▸ Exercise brief: Please give the lines below again exactly as they stand, from the one that contains "Below are the" up to and including the one that contains "already exists, and that Reddit is among the", leaving all pictures out.

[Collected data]

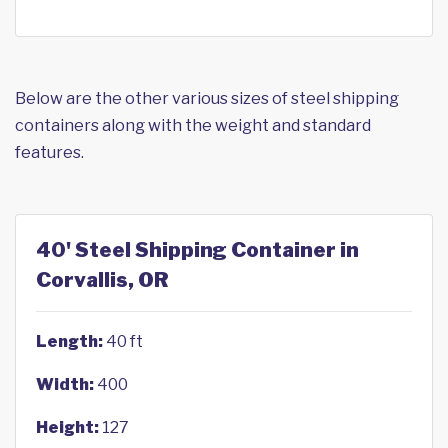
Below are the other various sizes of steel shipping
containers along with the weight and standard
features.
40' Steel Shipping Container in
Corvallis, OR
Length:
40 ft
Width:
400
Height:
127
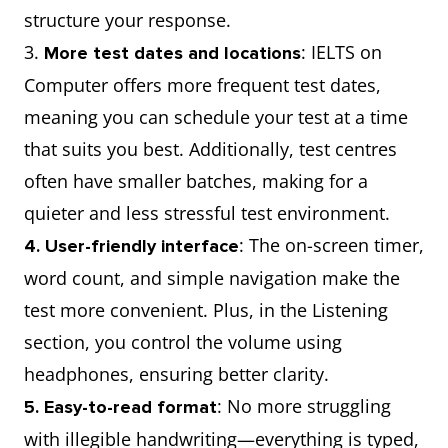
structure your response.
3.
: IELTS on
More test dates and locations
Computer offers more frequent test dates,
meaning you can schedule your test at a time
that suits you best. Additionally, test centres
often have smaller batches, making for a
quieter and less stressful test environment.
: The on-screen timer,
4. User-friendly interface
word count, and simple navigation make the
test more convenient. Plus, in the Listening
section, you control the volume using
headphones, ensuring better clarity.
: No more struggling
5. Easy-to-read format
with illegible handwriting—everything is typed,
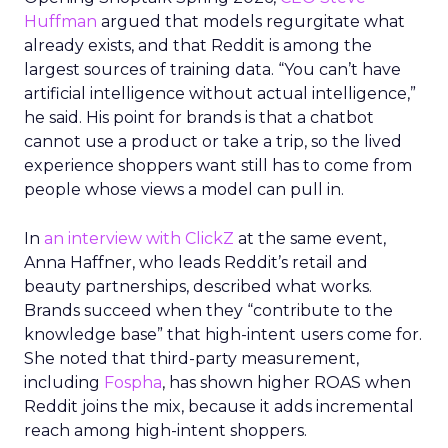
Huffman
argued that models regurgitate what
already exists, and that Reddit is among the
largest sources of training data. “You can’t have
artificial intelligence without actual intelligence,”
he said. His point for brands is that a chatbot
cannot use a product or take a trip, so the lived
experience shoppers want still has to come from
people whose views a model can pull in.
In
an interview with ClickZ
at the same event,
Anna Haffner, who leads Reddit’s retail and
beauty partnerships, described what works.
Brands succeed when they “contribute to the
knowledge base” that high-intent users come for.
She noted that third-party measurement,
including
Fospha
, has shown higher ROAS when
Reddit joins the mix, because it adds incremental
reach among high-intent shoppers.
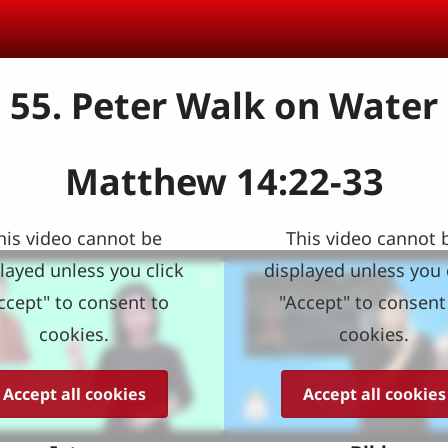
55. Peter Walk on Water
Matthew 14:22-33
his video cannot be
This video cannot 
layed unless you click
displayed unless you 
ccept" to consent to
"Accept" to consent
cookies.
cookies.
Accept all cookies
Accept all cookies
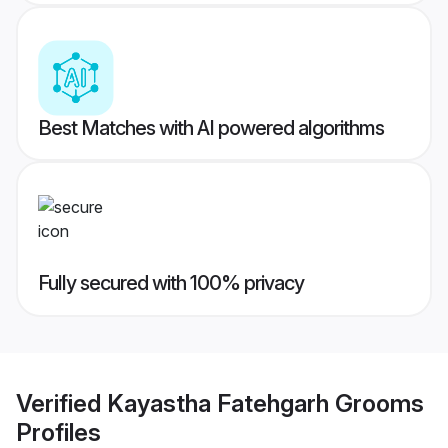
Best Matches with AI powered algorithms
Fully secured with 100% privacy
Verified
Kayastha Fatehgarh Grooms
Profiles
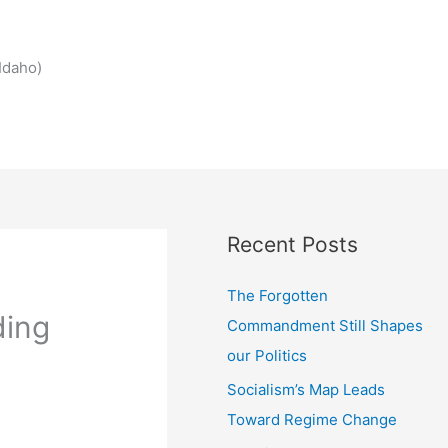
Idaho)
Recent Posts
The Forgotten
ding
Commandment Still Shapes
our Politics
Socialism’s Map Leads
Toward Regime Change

---

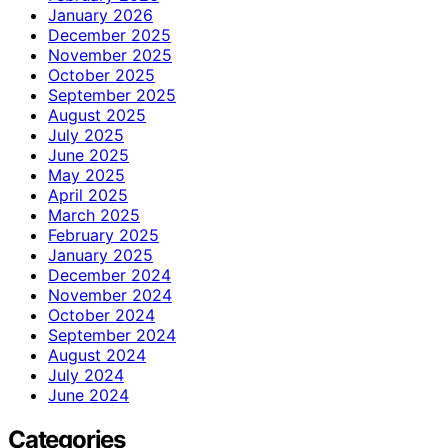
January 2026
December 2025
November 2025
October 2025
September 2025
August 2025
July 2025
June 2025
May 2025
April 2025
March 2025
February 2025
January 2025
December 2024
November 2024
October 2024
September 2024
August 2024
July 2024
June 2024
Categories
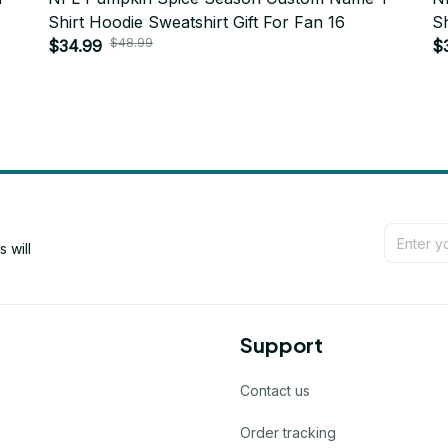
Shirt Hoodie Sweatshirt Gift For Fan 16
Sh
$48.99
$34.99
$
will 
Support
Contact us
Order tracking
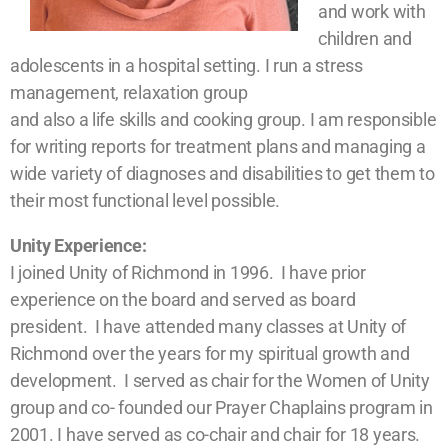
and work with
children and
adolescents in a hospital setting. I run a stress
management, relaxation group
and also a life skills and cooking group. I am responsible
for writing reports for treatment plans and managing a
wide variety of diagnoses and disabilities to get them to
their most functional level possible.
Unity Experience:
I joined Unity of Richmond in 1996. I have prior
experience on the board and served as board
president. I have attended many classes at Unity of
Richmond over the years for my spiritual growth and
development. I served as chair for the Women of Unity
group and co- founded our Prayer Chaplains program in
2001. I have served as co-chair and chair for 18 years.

▸ Exercise answer:
Below are the other various sizes of steel shipping
containers along with the weight and standard
features.
40' Steel Shipping Container in
Corvallis, OR
Length:
40 ft
Width:
400
Height:
127
structure your response.
3.
: IELTS on
More test dates and locations
Computer offers more frequent test dates,
meaning you can schedule your test at a time
that suits you best. Additionally, test centres
often have smaller batches, making for a
quieter and less stressful test environment.
: The on-screen timer,
4. User-friendly interface
word count, and simple navigation make the
test more convenient. Plus, in the Listening
section, you control the volume using
headphones, ensuring better clarity.
: No more struggling
5. Easy-to-read format
with illegible handwriting—everything is typed,
Huffman
argued that models regurgitate what
already exists, and that Reddit is among the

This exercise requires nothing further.